* [WHAT IS EXPECTED]: Where the string "Function" appears in a line of the data, show that line.

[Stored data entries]
*** Block opens ***
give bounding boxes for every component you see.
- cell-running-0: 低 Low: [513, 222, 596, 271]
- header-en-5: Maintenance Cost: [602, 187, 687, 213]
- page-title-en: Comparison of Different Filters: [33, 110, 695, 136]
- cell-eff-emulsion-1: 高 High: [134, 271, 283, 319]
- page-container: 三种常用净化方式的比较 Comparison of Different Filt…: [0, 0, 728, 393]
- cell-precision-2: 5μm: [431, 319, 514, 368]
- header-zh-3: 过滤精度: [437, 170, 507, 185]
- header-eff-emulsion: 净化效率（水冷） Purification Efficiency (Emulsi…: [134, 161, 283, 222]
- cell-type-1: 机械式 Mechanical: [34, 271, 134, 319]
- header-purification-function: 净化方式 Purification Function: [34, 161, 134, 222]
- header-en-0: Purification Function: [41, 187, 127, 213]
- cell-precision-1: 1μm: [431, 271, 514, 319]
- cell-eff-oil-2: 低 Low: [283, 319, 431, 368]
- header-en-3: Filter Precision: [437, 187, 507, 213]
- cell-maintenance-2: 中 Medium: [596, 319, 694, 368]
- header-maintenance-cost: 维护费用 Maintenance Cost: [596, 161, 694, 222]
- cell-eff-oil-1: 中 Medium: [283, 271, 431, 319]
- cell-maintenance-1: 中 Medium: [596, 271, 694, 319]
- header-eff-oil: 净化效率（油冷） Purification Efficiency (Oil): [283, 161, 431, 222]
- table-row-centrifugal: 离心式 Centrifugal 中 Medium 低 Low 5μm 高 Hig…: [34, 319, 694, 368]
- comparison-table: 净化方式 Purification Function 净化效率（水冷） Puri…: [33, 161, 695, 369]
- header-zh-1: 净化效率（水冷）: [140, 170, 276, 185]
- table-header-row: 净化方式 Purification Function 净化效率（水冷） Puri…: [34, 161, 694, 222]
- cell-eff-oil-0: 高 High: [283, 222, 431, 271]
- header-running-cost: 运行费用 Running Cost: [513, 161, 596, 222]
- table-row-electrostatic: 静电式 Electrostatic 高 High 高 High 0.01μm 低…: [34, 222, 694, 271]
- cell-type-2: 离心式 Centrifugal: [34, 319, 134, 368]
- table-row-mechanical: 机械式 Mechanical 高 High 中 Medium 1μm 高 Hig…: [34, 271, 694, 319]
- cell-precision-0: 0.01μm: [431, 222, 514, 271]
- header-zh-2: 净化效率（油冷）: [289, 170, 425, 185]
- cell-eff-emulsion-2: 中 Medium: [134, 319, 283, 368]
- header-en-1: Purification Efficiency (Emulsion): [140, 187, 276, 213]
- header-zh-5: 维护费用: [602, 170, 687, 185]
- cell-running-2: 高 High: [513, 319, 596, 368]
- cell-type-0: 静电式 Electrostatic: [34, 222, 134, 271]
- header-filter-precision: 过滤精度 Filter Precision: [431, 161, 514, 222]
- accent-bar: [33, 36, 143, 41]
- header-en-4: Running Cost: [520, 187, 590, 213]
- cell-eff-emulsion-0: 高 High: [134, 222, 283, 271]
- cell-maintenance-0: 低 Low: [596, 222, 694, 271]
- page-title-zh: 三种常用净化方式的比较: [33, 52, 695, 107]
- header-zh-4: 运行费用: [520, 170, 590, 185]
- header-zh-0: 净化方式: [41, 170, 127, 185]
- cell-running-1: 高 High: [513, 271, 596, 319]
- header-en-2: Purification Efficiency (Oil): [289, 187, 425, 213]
*** Block closes ***
* [SOLUTION FOR THIS TASK]:
- header-purification-function: 净化方式 Purification Function: [34, 161, 134, 222]
- header-en-0: Purification Function: [41, 187, 127, 213]
- comparison-table: 净化方式 Purification Function 净化效率（水冷） Puri…: [33, 161, 695, 369]
- table-header-row: 净化方式 Purification Function 净化效率（水冷） Puri…: [34, 161, 694, 222]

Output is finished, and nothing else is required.